Lonely is The Muse, is inspired by Amy Lee, the lead singer of band Evanescence. Just the overall dialogue of essentially feeling the need to be something or someone else to fit in. The chorus in the song says “I always knew I was a martyr, And that Jesus was one too. But I was built from special pieces That I learned how to unscrew, And I can always reassemble, To fit perfectly for you, Or anybody that decides, That I'm of use. Lonely is the muse”. Despite her success and fame, she still feels this need for acceptance. Saying you can always reassemble and fit somebody else whenever someone else needs you to be something. And Halsey acknowledges what she’s done in her career in the same song. The second verse is just as clear of a view of this idea as the chorus. In the second verse, she says “So whеre do I go in the process, Whеn I'm just an apparatus? I've inspired platinum records, I've earned platinum airline status., And I mined a couple diamonds, From the stories in my head, But I'm reduced to just a body, Here in someone else's bed.” She has not only been the reason for other platinum records but her own as well. And saying she mined some diamonds, in reference to the diamond records she has made, like Without Me. She did all that and yet, she feels like it doesn’t matter.

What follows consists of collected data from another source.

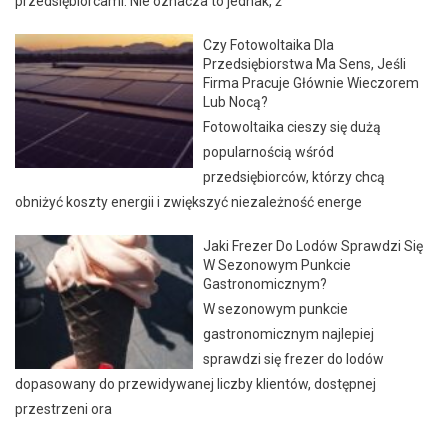
przedsiębiorcami. Nie oznacza to jednak, ż
Czy Fotowoltaika Dla
Przedsiębiorstwa Ma Sens, Jeśli
Firma Pracuje Głównie Wieczorem
Lub Nocą?
Fotowoltaika cieszy się dużą
popularnością wśród
przedsiębiorców, którzy chcą
obniżyć koszty energii i zwiększyć niezależność energe
Jaki Frezer Do Lodów Sprawdzi Się
W Sezonowym Punkcie
Gastronomicznym?
W sezonowym punkcie
gastronomicznym najlepiej
sprawdzi się frezer do lodów
dopasowany do przewidywanej liczby klientów, dostępnej
przestrzeni ora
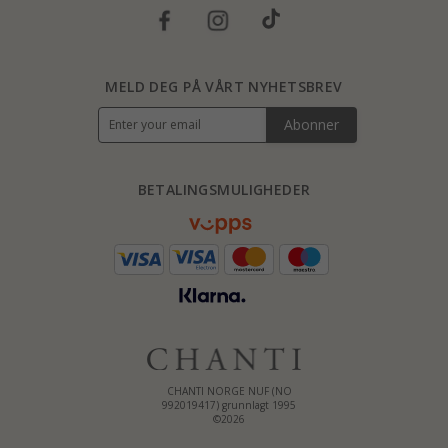
MELD DEG PÅ VÅRT NYHETSBREV
Abonner
BETALINGSMULIGHEDER
CHANTI NORGE NUF (NO
992019417) grunnlagt 1995
©2026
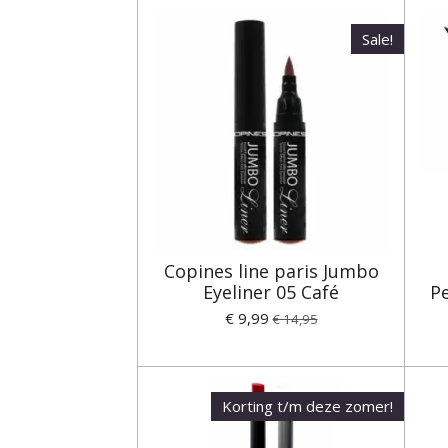
Sale!
Copines line paris Jumbo
Eyeliner 05 Café
P
€ 9,99
€ 14,95
Korting t/m deze zomer!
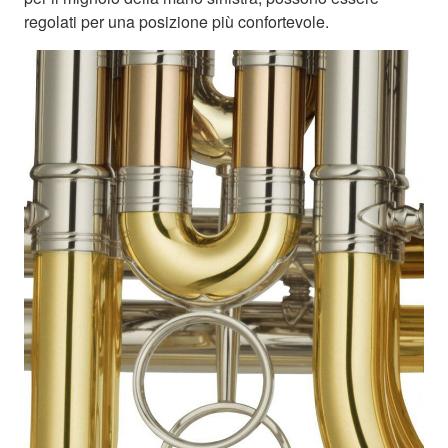
regolati per una posizione più confortevole.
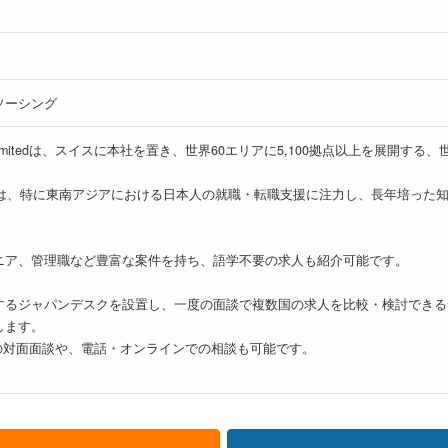
ソーシング
(Thailand) Limitedは、スイスに本社を置き、世界60エリアに5,100拠
人では、特に東南アジアにおける日本人の就職・転職支援に注力し、長年培った
ニア、管理職など豊富な案件を持ち、語学不要の求人も紹介可能です。
するジャパンデスクを設置し、一度の面談で複数国の求人を比較・検討できる
します。
の対面面談や、電話・オンラインでの相談も可能です。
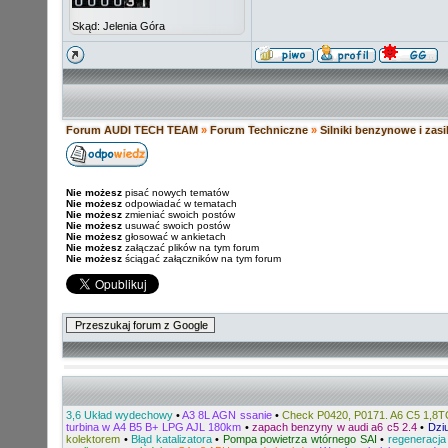
Skąd: Jelenia Góra
Forum AUDI TECH TEAM
»
Forum Techniczne
»
Silniki benzynowe i zas
Nie możesz
pisać nowych tematów
Nie możesz
odpowiadać w tematach
Nie możesz
zmieniać swoich postów
Nie możesz
usuwać swoich postów
Nie możesz
głosować w ankietach
Nie możesz
załączać plików na tym forum
Nie możesz
ściągać załączników na tym forum
3,6 Układ wydechowy
•
A3 8L AGN ssanie
•
Check P0420, P0171. A6 C5 1,8
turbina w A4 B5 B+ LPG AJL 180km
•
zapach benzyny w audi a6 c5 2.4
•
Dziu
kolektorem
•
Błąd katalizatora
•
Pompa powietrza wtórnego SAI
•
regeneracja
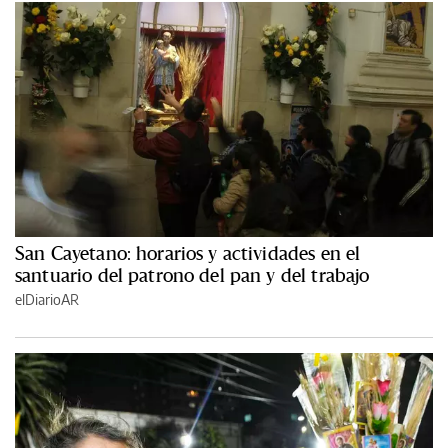
San Cayetano: horarios y actividades en el
santuario del patrono del pan y del trabajo
elDiarioAR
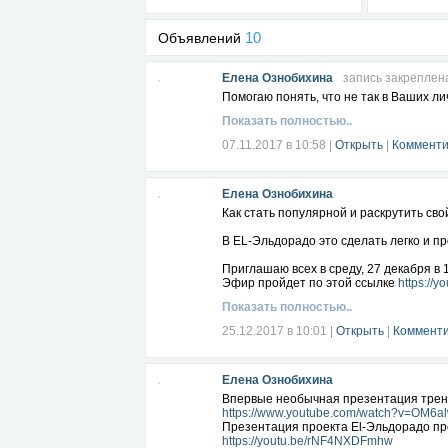
10
Объявлений
Елена Ознобихина
запись закреплен
Помогаю понять, что не так в Ваших л
Показать полностью..
07.11.2017 в 10:58
|
Открыть
|
Комменти
Елена Ознобихина
Как стать популярной и раскрутить св
В EL-Эльдорадо это сделать легко и пр
Приглашаю всех в среду, 27 декабря в 1
Эфир пройдет по этой ссылке
https://
Показать полностью..
25.12.2017 в 10:01
|
Открыть
|
Комменти
Елена Ознобихина
Впервые необычная презентация тренин
https://www.youtube.com/watch?v=OM6
Презентация проекта El-Эльдорадо про
https://youtu.be/rNF4NXDFmhw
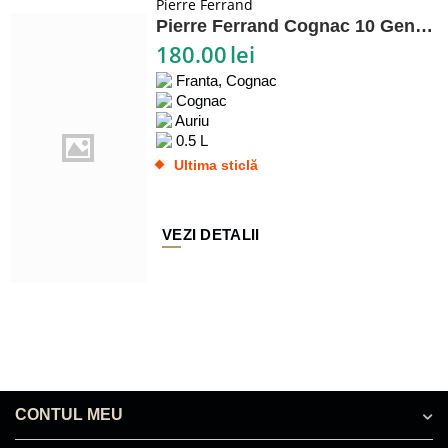
Pierre Ferrand
Pierre Ferrand Cognac 10 Generations
180.00
lei
Franta, Cognac
Cognac
Auriu
0.5 L
Ultima sticlă
VEZI DETALII
CONTUL MEU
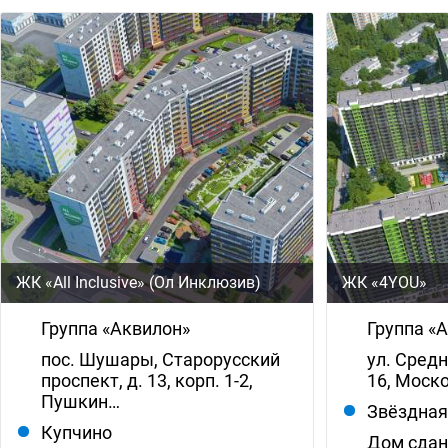
ЖК «All Inclusive» (Ол Инклюзив)
ЖК «4YOU»
Группа «Аквилон»
Группа «
пос. Шушары, Старорусский
ул. Средн
проспект, д. 13, корп. 1-2,
16, Моско
Пушкин…
Звёздна
Купчино
Дом сда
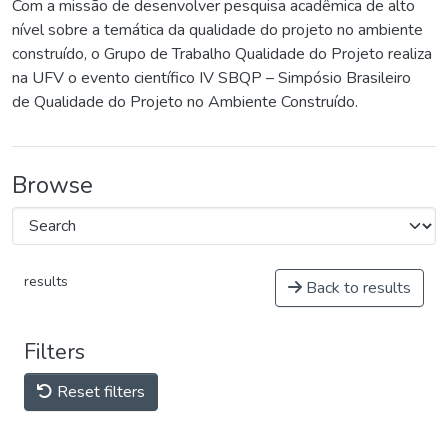
Com a missão de desenvolver pesquisa acadêmica de alto
nível sobre a temática da qualidade do projeto no ambiente
construído, o Grupo de Trabalho Qualidade do Projeto realiza
na UFV o evento científico IV SBQP – Simpósio Brasileiro
de Qualidade do Projeto no Ambiente Construído.
Browse
results
Back to results
Filters
Reset filters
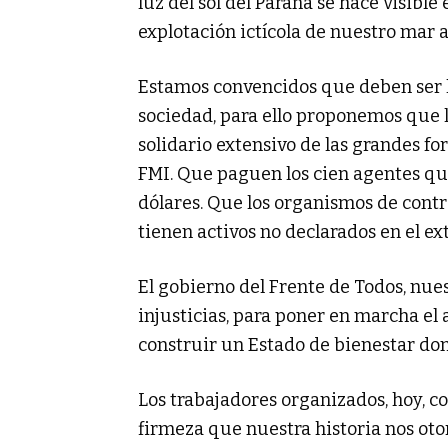
luz del sol del Paraná se hace visible
explotación ictícola de nuestro mar 
Estamos convencidos que deben ser l
sociedad, para ello proponemos que l
solidario extensivo de las grandes f
FMI. Que paguen los cien agentes q
dólares. Que los organismos de contr
tienen activos no declarados en el e
El gobierno del Frente de Todos, nues
injusticias, para poner en marcha el 
construir un Estado de bienestar d
Los trabajadores organizados, hoy, c
firmeza que nuestra historia nos oto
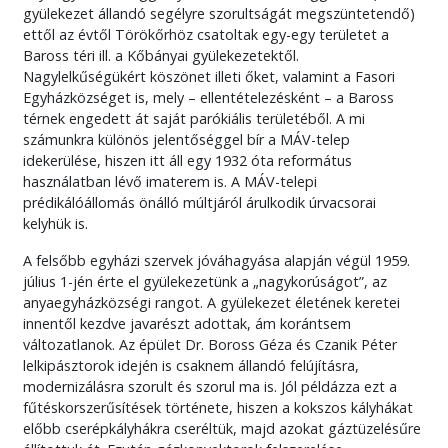
gyülekezet állandó segélyre szorultságát megszüntetendő)
ettől az évtől Törökőrhöz csatoltak egy-egy területet a
Baross téri ill. a Kőbányai gyülekezetektől.
Nagylelkűségükért köszönet illeti őket, valamint a Fasori
Egyházközséget is, mely – ellentételezésként – a Baross
térnek engedett át saját parókiális területéből. A mi
számunkra különös jelentőséggel bír a MÁV-telep
idekerülése, hiszen itt áll egy 1932 óta református
használatban lévő imaterem is. A MÁV-telepi
prédikálóállomás önálló múltjáról árulkodik úrvacsorai
kelyhük is.
A felsőbb egyházi szervek jóváhagyása alapján végül 1959.
július 1-jén érte el gyülekezetünk a „nagykorúságot”, az
anyaegyházközségi rangot. A gyülekezet életének keretei
innentől kezdve javarészt adottak, ám korántsem
változatlanok. Az épület Dr. Boross Géza és Czanik Péter
lelkipásztorok idején is csaknem állandó felújításra,
modernizálásra szorult és szorul ma is. Jól példázza ezt a
fűtéskorszerűsítések története, hiszen a kokszos kályhákat
előbb cserépkályhákra cseréltük, majd azokat gáztüzelésűre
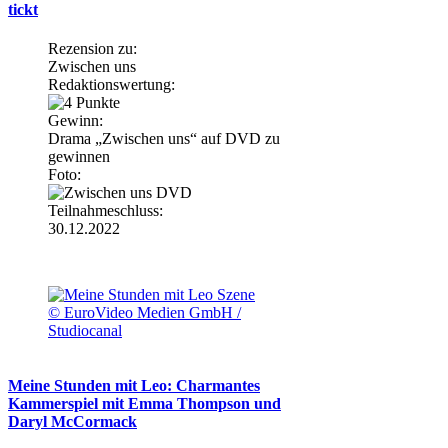
tickt
Rezension zu:
Zwischen uns
Redaktionswertung:
Gewinn:
Drama „Zwischen uns“ auf DVD zu
gewinnen
Foto:
Teilnahmeschluss:
30.12.2022
© EuroVideo Medien GmbH /
Studiocanal
Meine Stunden mit Leo: Charmantes
Kammerspiel mit Emma Thompson und
Daryl McCormack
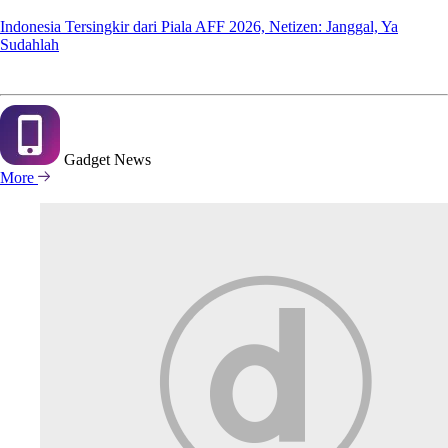
Indonesia Tersingkir dari Piala AFF 2026, Netizen: Janggal, Ya
Sudahlah
Gadget
News
More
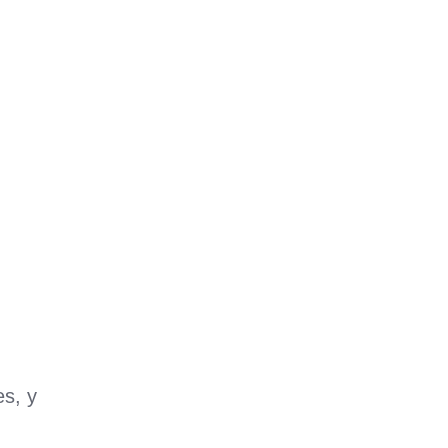
es, y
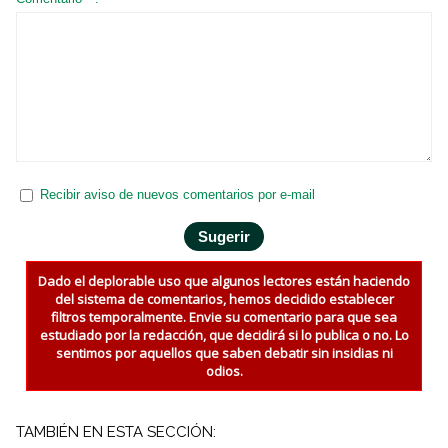
Recibir aviso de nuevos comentarios por e-mail
Dado el deplorable uso que algunos lectores están haciendo
del sistema de comentarios, hemos decidido establecer
filtros temporalmente. Envie su comentario para que sea
estudiado por la redacción, que decidirá si lo publica o no. Lo
sentimos por aquellos que saben debatir sin insidias ni
odios.
TAMBIÉN EN ESTA SECCIÓN:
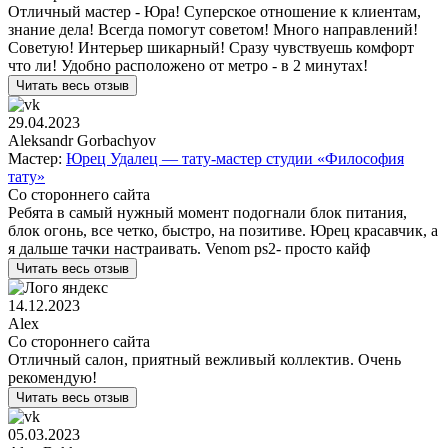
Отличный мастер - Юра! Суперское отношение к клиентам,
знание дела! Всегда помогут советом! Много направлений!
Советую! Интерьер шикарный! Сразу чувствуешь комфорт
что ли! Удобно расположено от метро - в 2 минутах!
Читать весь отзыв
29.04.2023
Aleksandr Gorbachyov
Мастер:
Юрец Удалец — тату-мастер студии «Философия
тату»
Со стороннего сайта
Ребята в самый нужный момент подогнали блок питания,
блок огонь, все четко, быстро, на позитиве. Юрец красавчик, а
я дальше тачки настраивать. Venom ps2- просто кайф
Читать весь отзыв
14.12.2023
Alex
Со стороннего сайта
Отличный салон, приятный вежливый коллектив. Очень
рекомендую!
Читать весь отзыв
05.03.2023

Lastly, Alice of the Upper Class, which without confirmation is claimed to have been inspired by

Avril Lavigne, is one of the 7 additional tracks added to the album in the deluxe version. Within

this song, Halsey speaks against capitalism and the American Dream. Whalsey likens her younger self to the titular character from the 1865 book, Alice in Wonderland, where she looks through the veneer of the ‘looking glass’, which serves as her ‘imposter’ adult body, at the state of the world and ultimately, the corrupt capitalism it’s in, knowing that she too, slots into it. The Alice comparisons exist in the pre chorus, which says “Like Alice through the looking glass, I'm

tired of the upper class.” She also uses the chorus to shine light on her bipolar disorder; “I'm a

freak, yeah, I'm a psycho I feel so good when I am hypomanic, I'm mechanically up all night,

though. I took another dose but I don't think it's micro, I'm a beast, yeah, I'm a monster, I knew

beauty then I lost her, In a coma, can't defrost her, Can't you see that I'm an imposter?” This album being called The Great Impersonator makes the last line hit so much harder.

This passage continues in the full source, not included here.